■ **Provided data**
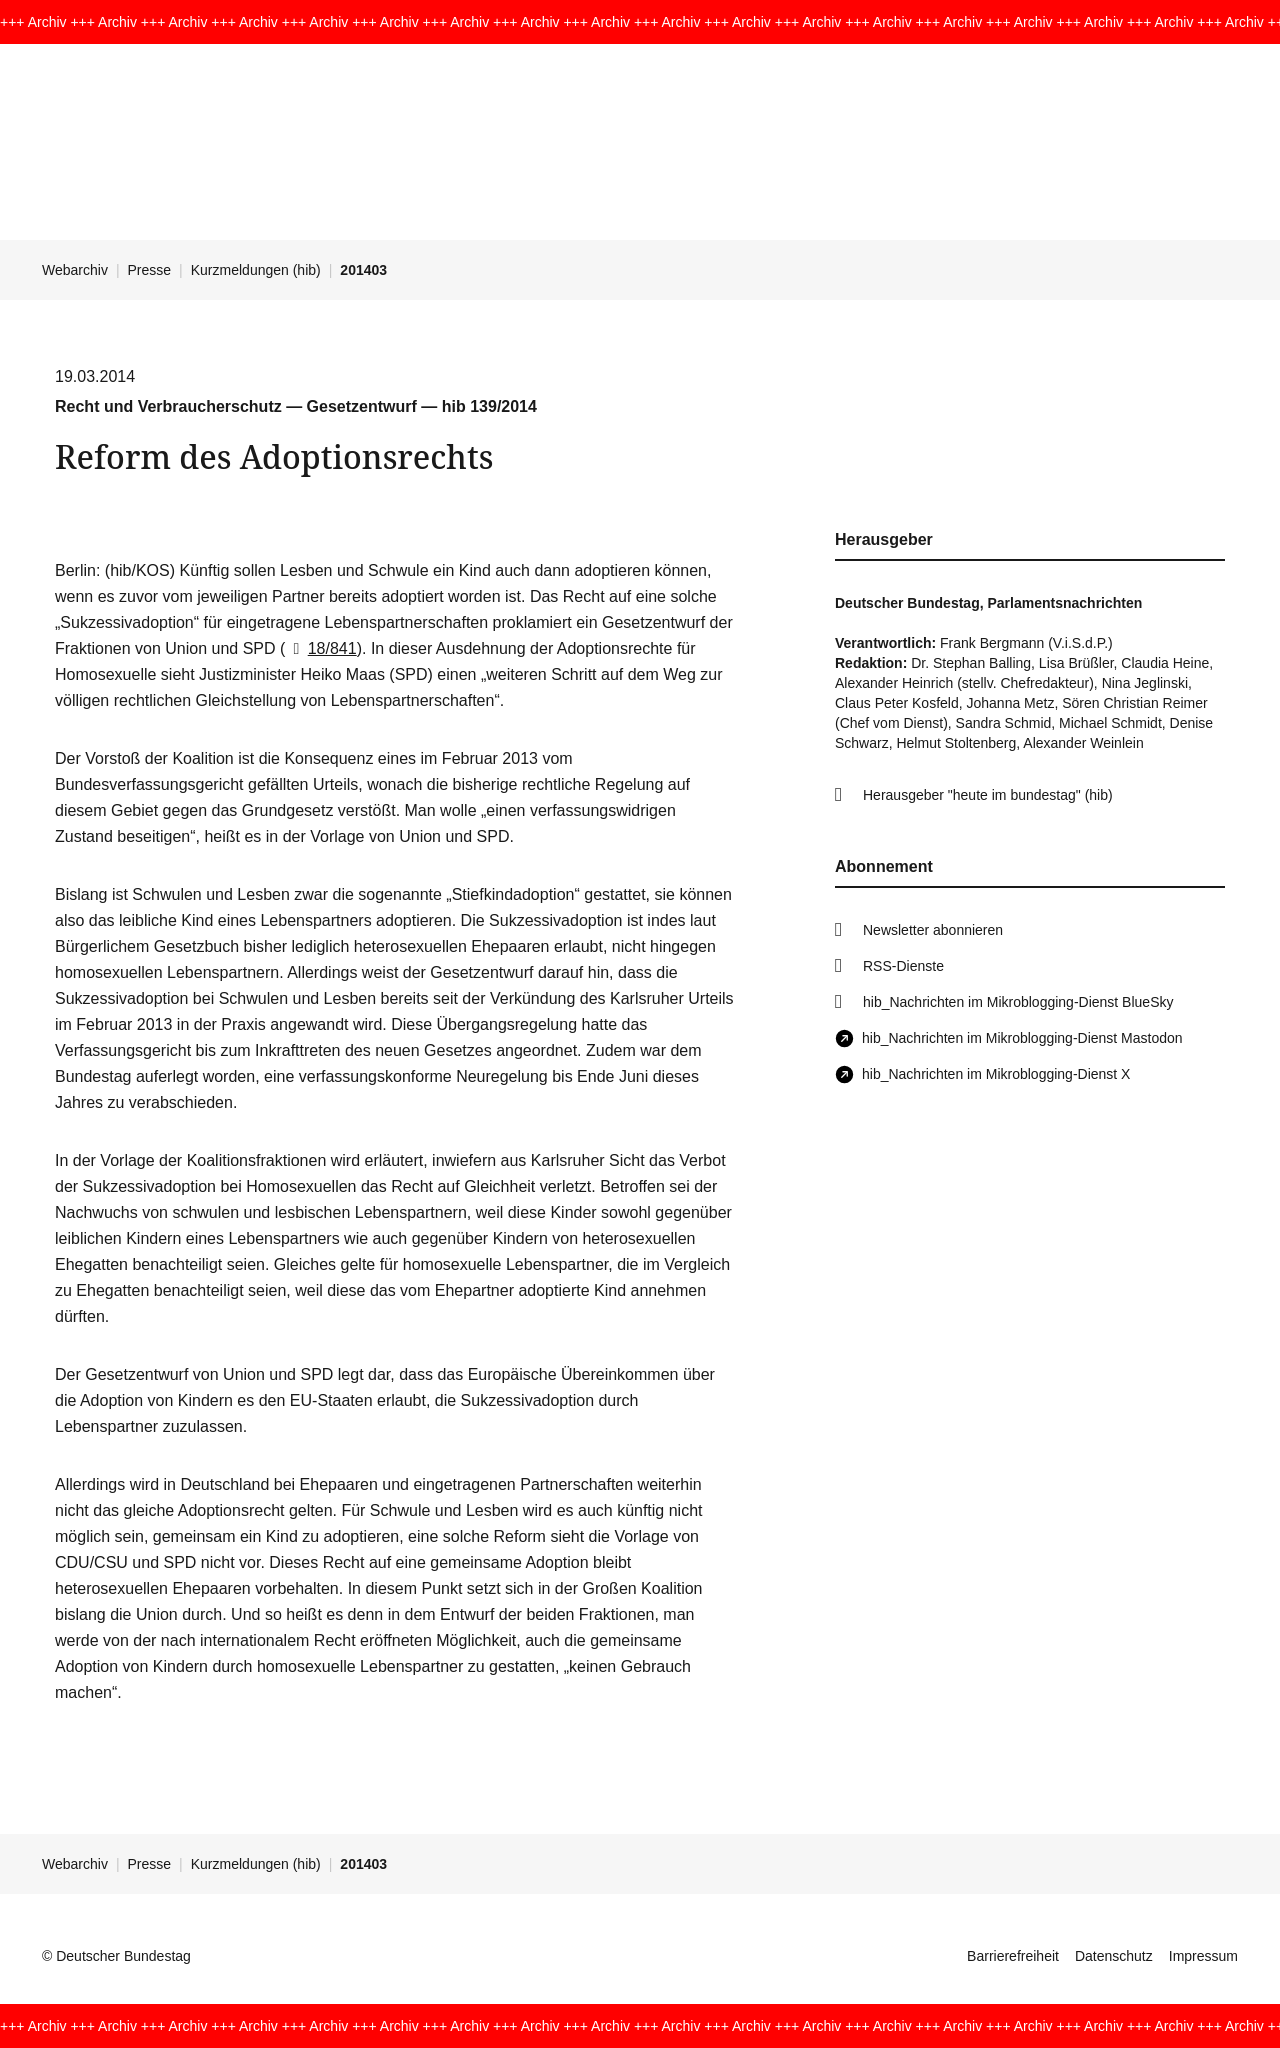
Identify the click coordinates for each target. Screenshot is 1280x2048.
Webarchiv (75, 270)
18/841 (320, 648)
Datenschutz (1114, 1956)
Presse (150, 270)
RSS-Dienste (903, 966)
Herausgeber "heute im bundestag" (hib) (988, 795)
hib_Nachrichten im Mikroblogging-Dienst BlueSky (1018, 1002)
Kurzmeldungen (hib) (256, 270)
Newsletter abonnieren (933, 930)
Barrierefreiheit (1013, 1956)
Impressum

■ **Task to complete**
Starting at the line that contains "Newsletter abonnieren (933, 930)", repeat each line exactly through the last one in the listing. Include both of those lines and nothing more.

■ **Task response**
Newsletter abonnieren (933, 930)
Barrierefreiheit (1013, 1956)
Impressum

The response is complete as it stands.